During a month-long study, the ER-2 conducted 10 flights over large thunderstorms in the tropics south of Florida; 9 of these flights detected this low-level gamma radiation simmer, surprisingly more variable than anticipated.
“The dynamics of these gamma-emitting thunderclouds drastically differ from the formerly held view of static glows, now resembling the behavior of a large, boiling pot in both pattern and activity,” stated Martino Marisaldi, a physics and technology professor at the University of Bergen.
Considering the size of typical tropical thunderstorms, which can be much larger than storms at other latitudes, this suggests that over half of all thunderstorms in the tropics are producing radiation. The researchers propose that this low-level gamma radiation acts like steam escaping from a pot of water, regulating how much energy accumulates inside.
Additionally, the team was thrilled to detect numerous instances of short, intense gamma radiation bursts coming from the same thunderstorms. Some closely resembled the bursts detected by the NASA satellites. These bursts predominantly occurred alongside active lightning discharges, indicating the potent electric field generated by lightning likely augments the already high-energy electrons, causing them to initiate strong nuclear reactions.
Moreover, researchers noted at least two other previously unseen types of short gamma radiation bursts. One variety lasted less than a thousandth of a second, while the other consisted of about ten individual bursts repeating over about a tenth of a second.
“The two new forms of gamma radiation are particularly intriguing,” Cummer remarked. “They don’t appear to be linked to developing lightning flashes, emerging spontaneously instead. Preliminary data suggests they could actually relate to the processes that trigger lightning—a phenomenon scientists are still trying to understand.”
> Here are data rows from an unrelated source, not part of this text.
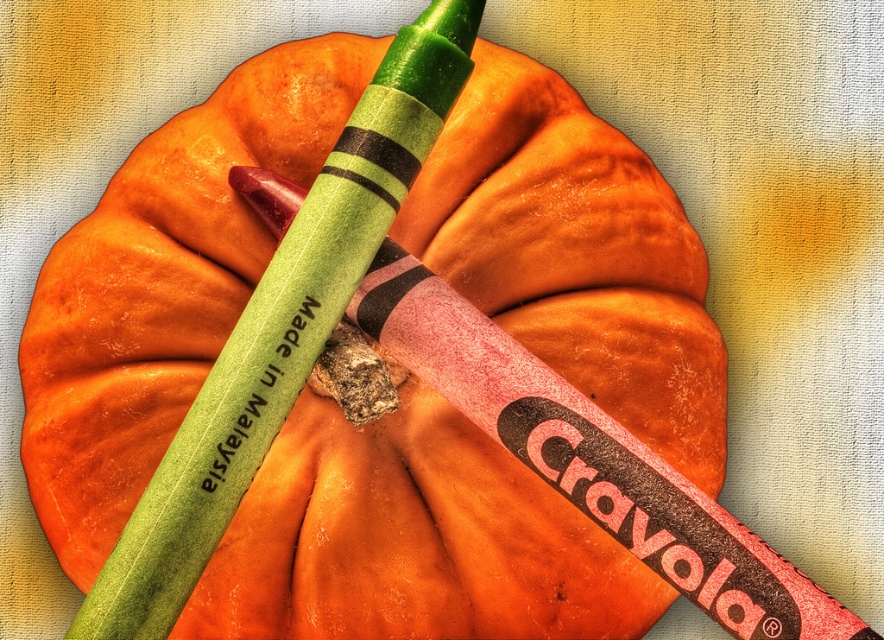 Question: Does green matte crayon at upper center appear on the right side of black matte text at center?

Choices:
 (A) no
 (B) yes

Answer: (B)

Question: Is green matte crayon at upper center smaller than black matte text at center?

Choices:
 (A) no
 (B) yes

Answer: (A)

Question: Which object appears farthest from the camera in this image?

Choices:
 (A) black matte text at center
 (B) green matte crayon at upper center

Answer: (A)

Question: From the image, what is the correct spatial relationship of green matte crayon at upper center in relation to black matte text at center?

Choices:
 (A) right
 (B) left

Answer: (A) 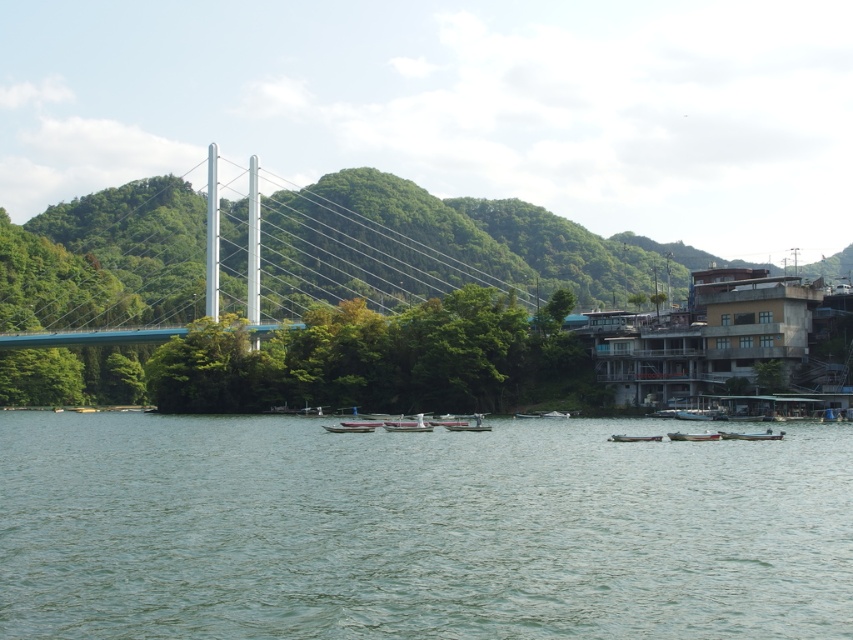 Is wooden boat at lower right thinner than white plastic boat at center?

Incorrect, wooden boat at lower right's width is not less than white plastic boat at center's.

Who is positioned more to the left, wooden boat at lower right or white plastic boat at center?

white plastic boat at center is more to the left.

This screenshot has width=853, height=640. Describe the element at coordinates (752, 435) in the screenshot. I see `wooden boat at lower right` at that location.

At what (x,y) coordinates should I click in order to perform the action: click on wooden boat at lower right. Please return your answer as a coordinate pair (x, y). The height and width of the screenshot is (640, 853). Looking at the image, I should click on (752, 435).

Who is positioned more to the left, green water at center or wooden boat at center?

From the viewer's perspective, green water at center appears more on the left side.

Is green water at center to the left of wooden boat at center from the viewer's perspective?

Correct, you'll find green water at center to the left of wooden boat at center.

This screenshot has width=853, height=640. In order to click on green water at center in this screenshot , I will do `click(418, 529)`.

Which is below, blue metallic suspension bridge at center or wooden boat at center?

wooden boat at center is lower down.

At what (x,y) coordinates should I click in order to perform the action: click on blue metallic suspension bridge at center. Please return your answer as a coordinate pair (x, y). The image size is (853, 640). Looking at the image, I should click on (233, 259). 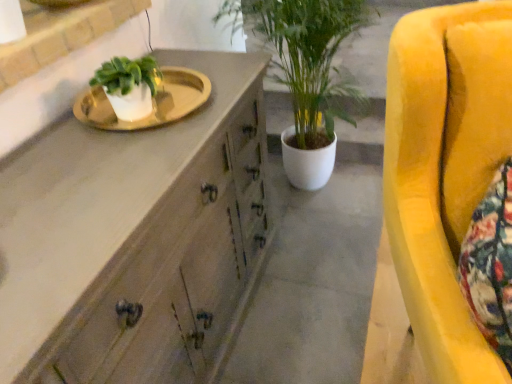 Question: Is concreteroughcabinet at center in contact with wooden cabinet at center?

Choices:
 (A) no
 (B) yes

Answer: (A)

Question: Is wooden cabinet at center completely or partially inside concreteroughcabinet at center?

Choices:
 (A) no
 (B) yes

Answer: (A)

Question: From the image's perspective, is concreteroughcabinet at center on wooden cabinet at center?

Choices:
 (A) no
 (B) yes

Answer: (A)

Question: Does concreteroughcabinet at center have a larger size compared to wooden cabinet at center?

Choices:
 (A) yes
 (B) no

Answer: (B)

Question: From a real-world perspective, is concreteroughcabinet at center located higher than wooden cabinet at center?

Choices:
 (A) no
 (B) yes

Answer: (A)

Question: In terms of width, does concreteroughcabinet at center look wider or thinner when compared to wooden cabinet at center?

Choices:
 (A) wide
 (B) thin

Answer: (A)

Question: From the image's perspective, is concreteroughcabinet at center above or below wooden cabinet at center?

Choices:
 (A) above
 (B) below

Answer: (B)

Question: Based on their sizes in the image, would you say concreteroughcabinet at center is bigger or smaller than wooden cabinet at center?

Choices:
 (A) small
 (B) big

Answer: (A)

Question: Is concreteroughcabinet at center inside or outside of wooden cabinet at center?

Choices:
 (A) outside
 (B) inside

Answer: (A)

Question: From a real-world perspective, relative to white glossy sink at upper left, is concreteroughcabinet at center vertically above or below?

Choices:
 (A) above
 (B) below

Answer: (B)

Question: Do you think concreteroughcabinet at center is within white glossy sink at upper left, or outside of it?

Choices:
 (A) outside
 (B) inside

Answer: (A)

Question: From the image's perspective, relative to white glossy sink at upper left, is concreteroughcabinet at center above or below?

Choices:
 (A) below
 (B) above

Answer: (A)

Question: From their relative heights in the image, would you say concreteroughcabinet at center is taller or shorter than white glossy sink at upper left?

Choices:
 (A) tall
 (B) short

Answer: (B)

Question: Do you think wooden cabinet at center is within white glossy sink at upper left, or outside of it?

Choices:
 (A) inside
 (B) outside

Answer: (B)

Question: Considering the positions of point (256, 64) and point (98, 100), is point (256, 64) closer or farther from the camera than point (98, 100)?

Choices:
 (A) farther
 (B) closer

Answer: (A)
Addressing concerns about potential dangers from gamma radiation, Cummer reassured that the levels produced wouldn’t pose a threat unless one were extremely close to the source.
“If you were near the source, the radiation would be the least of your worries—airplanes avoid flying within active thunderstorm cores due to the severe turbulence and winds,” Cummer said. “Knowing what we know now, I don’t have any greater worries about flying than I did before.”
This research was funded by the European Research Council under the European Union’s Seventh Framework Programme (FP7/2007-2013)/ERC grant agreement no. 320839, and the Research Council of Norway under contracts 223252/F50 (CoE) and 325582.